お元気ですか沢田敏彦です No.24
住民運動が墓地計画を断念させる
昨年8月,よみうりカントリーゴルフ場の南,坂浜の地に突如として墓地建設計画を知らせる標識が立てられました。予定地は市街化調整区域で三方をゴルフ場に囲まれ,一方が川崎市向原の閑静な住宅地に接する約3万平方メートルの緑豊かな丘陵地です。ここに当初の計画では5300区画もの大規模な墓地を建設しようとする業者が現れたのです。業者の説明では,建設に際し樹木をほぼ伐採し尽くしたうえ,丘陵を掘削して平坦にする。搬出土砂は10トントラックで約6千万台分(4万立方メートル)にもなる大規模開発です。この工事に伴う周辺地域への影響は甚大です。また仮に建設されても,その後の墓苑経営も心配されています。隣接する向原住民のみなさんはいち早く立ち上り,向原墓苑対策協議会を結成,事業者はもちろん関係官庁ともねばり強く交渉を重ね,ついに墓地計画を断念させるに至りました。

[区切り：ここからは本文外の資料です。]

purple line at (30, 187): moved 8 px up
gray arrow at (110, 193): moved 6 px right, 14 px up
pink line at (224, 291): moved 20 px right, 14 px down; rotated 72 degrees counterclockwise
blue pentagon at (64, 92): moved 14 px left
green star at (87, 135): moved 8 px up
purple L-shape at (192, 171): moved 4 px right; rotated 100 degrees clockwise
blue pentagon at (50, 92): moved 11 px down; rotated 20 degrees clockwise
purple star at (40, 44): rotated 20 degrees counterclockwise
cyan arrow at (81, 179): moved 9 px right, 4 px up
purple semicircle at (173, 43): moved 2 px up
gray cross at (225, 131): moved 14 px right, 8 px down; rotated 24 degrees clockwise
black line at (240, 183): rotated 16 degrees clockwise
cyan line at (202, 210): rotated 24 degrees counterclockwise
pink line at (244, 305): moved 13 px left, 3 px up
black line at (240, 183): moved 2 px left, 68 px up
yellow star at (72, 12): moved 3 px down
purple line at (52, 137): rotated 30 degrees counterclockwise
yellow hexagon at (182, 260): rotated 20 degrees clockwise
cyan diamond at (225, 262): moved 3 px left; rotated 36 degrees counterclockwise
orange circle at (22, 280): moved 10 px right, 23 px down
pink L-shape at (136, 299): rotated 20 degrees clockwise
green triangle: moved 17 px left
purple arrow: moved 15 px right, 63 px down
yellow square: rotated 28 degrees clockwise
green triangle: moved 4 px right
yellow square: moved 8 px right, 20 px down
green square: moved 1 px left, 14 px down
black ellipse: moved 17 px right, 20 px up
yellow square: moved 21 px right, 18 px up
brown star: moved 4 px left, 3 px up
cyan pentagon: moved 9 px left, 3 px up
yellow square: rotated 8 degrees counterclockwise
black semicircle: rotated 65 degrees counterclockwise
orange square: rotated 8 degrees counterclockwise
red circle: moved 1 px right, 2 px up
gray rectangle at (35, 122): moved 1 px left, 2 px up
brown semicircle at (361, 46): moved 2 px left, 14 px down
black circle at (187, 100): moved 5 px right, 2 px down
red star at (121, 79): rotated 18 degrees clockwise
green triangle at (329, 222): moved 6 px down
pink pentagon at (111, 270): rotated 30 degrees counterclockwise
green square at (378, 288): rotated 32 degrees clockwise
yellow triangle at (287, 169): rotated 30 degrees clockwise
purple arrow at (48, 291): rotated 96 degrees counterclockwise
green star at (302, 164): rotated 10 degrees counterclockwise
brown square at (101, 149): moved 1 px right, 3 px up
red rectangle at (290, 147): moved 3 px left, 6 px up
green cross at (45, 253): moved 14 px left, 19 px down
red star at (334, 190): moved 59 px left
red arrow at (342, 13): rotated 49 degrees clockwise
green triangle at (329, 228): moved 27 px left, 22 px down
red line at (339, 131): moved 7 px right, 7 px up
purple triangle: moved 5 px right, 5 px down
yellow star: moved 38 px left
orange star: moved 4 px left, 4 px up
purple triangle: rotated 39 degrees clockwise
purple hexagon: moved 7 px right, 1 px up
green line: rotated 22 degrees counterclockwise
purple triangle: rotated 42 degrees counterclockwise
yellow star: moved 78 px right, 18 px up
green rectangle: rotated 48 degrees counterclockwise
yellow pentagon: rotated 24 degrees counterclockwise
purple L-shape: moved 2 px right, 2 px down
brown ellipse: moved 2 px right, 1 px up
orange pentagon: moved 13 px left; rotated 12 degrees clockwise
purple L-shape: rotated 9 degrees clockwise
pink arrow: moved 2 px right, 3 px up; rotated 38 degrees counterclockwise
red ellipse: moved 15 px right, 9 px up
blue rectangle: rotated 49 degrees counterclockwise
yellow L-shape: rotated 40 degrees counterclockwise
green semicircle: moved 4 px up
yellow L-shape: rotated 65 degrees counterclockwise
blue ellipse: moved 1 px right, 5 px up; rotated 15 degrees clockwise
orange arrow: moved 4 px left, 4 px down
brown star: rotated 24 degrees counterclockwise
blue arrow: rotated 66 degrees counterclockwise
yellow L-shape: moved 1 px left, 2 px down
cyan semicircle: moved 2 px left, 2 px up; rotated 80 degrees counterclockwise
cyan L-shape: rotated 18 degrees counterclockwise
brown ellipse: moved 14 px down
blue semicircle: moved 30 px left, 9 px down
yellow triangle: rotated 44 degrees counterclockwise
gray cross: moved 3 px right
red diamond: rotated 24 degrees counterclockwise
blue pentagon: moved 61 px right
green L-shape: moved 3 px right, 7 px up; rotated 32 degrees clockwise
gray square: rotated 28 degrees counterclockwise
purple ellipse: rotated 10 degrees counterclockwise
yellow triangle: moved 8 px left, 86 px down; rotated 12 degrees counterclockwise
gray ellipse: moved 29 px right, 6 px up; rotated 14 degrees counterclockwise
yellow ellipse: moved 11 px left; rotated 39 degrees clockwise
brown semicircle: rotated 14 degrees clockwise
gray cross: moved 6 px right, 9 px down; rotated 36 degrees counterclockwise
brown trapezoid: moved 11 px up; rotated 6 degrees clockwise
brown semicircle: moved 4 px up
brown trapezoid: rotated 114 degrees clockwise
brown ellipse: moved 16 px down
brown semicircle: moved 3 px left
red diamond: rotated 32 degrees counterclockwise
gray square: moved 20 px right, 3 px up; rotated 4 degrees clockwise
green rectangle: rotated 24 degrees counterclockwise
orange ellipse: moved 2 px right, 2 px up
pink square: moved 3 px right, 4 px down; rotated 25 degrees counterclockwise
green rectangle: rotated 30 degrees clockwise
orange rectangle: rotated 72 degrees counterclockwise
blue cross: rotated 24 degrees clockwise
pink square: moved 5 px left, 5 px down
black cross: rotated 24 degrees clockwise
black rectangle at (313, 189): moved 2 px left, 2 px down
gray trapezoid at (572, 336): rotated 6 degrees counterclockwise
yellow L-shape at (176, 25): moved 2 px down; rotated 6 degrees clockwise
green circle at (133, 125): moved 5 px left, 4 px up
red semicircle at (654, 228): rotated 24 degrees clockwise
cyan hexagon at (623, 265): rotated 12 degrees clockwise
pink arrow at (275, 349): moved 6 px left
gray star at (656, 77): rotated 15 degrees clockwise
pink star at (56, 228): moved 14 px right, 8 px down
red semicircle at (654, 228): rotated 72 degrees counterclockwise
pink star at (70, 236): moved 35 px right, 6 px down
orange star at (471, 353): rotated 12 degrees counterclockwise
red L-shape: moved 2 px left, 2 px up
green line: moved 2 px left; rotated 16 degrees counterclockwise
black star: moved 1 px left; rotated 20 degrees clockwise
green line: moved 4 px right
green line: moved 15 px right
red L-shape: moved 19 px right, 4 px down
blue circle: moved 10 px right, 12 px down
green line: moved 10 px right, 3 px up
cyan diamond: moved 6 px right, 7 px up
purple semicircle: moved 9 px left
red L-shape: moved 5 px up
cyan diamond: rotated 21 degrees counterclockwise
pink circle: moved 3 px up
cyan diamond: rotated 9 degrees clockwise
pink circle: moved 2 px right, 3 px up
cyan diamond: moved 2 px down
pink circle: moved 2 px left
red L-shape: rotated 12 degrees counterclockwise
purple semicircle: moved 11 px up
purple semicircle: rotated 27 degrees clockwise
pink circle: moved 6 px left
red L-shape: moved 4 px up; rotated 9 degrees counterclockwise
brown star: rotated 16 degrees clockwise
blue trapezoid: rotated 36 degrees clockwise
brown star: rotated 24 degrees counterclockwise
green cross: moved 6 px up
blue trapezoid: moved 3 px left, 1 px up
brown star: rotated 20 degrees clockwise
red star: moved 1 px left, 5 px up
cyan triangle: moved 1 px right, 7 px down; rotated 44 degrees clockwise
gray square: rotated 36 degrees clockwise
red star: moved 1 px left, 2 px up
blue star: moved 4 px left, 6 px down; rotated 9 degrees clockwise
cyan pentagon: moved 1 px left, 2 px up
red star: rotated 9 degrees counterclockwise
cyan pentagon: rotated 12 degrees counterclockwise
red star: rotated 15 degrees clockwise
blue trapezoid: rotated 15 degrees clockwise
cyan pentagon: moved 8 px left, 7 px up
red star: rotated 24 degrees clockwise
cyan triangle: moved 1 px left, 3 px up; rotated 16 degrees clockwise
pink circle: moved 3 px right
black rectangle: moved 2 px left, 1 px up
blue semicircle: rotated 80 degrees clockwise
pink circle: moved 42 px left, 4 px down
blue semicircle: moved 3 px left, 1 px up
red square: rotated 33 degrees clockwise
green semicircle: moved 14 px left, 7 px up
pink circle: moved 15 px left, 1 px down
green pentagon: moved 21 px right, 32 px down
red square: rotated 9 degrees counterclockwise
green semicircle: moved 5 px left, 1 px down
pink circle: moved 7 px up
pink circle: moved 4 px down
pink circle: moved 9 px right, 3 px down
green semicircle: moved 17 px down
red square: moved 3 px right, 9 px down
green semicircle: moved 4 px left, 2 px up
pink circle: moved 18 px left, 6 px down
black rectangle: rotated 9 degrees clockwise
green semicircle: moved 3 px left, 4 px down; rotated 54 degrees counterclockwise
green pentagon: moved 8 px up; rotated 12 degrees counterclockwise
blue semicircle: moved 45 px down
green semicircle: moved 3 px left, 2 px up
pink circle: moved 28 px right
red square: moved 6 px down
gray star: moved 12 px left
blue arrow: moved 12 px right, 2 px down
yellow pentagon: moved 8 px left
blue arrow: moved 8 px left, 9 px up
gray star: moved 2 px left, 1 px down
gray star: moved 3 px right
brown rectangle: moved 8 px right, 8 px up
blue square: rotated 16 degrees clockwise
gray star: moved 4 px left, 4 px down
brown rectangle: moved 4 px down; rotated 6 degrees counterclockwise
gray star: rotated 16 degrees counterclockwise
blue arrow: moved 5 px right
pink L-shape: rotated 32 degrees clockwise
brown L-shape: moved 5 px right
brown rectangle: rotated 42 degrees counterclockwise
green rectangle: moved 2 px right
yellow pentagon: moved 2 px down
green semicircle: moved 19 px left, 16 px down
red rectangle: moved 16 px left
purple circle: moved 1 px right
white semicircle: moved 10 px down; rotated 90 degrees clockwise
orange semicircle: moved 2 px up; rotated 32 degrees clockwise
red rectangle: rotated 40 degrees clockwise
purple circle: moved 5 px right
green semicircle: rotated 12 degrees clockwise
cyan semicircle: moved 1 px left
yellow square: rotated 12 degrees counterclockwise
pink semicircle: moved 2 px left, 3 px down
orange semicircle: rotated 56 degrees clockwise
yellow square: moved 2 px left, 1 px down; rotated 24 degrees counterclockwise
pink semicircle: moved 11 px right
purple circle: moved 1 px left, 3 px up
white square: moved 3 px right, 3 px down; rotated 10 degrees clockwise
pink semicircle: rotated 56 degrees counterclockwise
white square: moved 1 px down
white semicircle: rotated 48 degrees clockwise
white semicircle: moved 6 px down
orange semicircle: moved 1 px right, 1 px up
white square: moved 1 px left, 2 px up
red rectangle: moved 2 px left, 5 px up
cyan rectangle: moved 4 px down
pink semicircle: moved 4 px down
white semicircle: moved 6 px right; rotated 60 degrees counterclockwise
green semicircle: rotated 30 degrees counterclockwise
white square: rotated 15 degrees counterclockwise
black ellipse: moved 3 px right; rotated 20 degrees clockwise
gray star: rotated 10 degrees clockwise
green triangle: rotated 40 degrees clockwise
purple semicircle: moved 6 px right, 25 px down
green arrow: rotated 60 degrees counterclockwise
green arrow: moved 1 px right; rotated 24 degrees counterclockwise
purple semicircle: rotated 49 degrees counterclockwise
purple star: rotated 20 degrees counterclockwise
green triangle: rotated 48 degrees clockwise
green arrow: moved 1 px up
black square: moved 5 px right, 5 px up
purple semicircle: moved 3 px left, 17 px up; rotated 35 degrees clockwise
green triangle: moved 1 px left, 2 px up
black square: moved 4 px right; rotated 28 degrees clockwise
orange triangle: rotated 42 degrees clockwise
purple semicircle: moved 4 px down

日本共産党稲城市議団は,無謀な開発行為を告発し住民のくらしと豊かな自然環境を守る立場から,当初の段階から協議会のみなさんの運動を励ましてきました。私も所管する建設環境委員として,現地での事業者説明会をはじめ川崎市役所や都庁にも出向き,運動に参加してまいりました。
昨年12月,協議会のみなさんから提出された「川崎市に隣接する東京都稲城市内での墓苑計画に対し許可権限の慎重な行使を都当局に働きかけることを求める陳情」の審議にあたって,事業者説明会での汚水を合併浄化槽で自区内処理(地下浸透)する計画であることから,私はその規模や処理方法から問題発生の可能性を直感し,平尾をはじめ,細山,金程,千代ケ丘など周辺地域で飲用水としても利用されている井戸水の水質検査など独自に調査。これをもとに汚水処理計画のずさんを指摘しました。傍聴されていた協議会のみなさんも再調査,保健所に対し監督強化を要請するなど,その後の運動に弾みをつけました。こうしたとりくみの結果,とうとう開発業者は南多摩保健所に墓地計画の取り下げを願い出ました。先日,協議会関係者から「業者に計画を断念させるきっかけと材料を私たちに与えてくれた」とお礼の電話がありました。
また,同じく陳情を受けた川崎市では,市長名で都知事に対し働きかけたのと比べ,建設部長名で南多摩保健所と東部建築事務所への要請にとどまった稲城市の姿勢は残念です。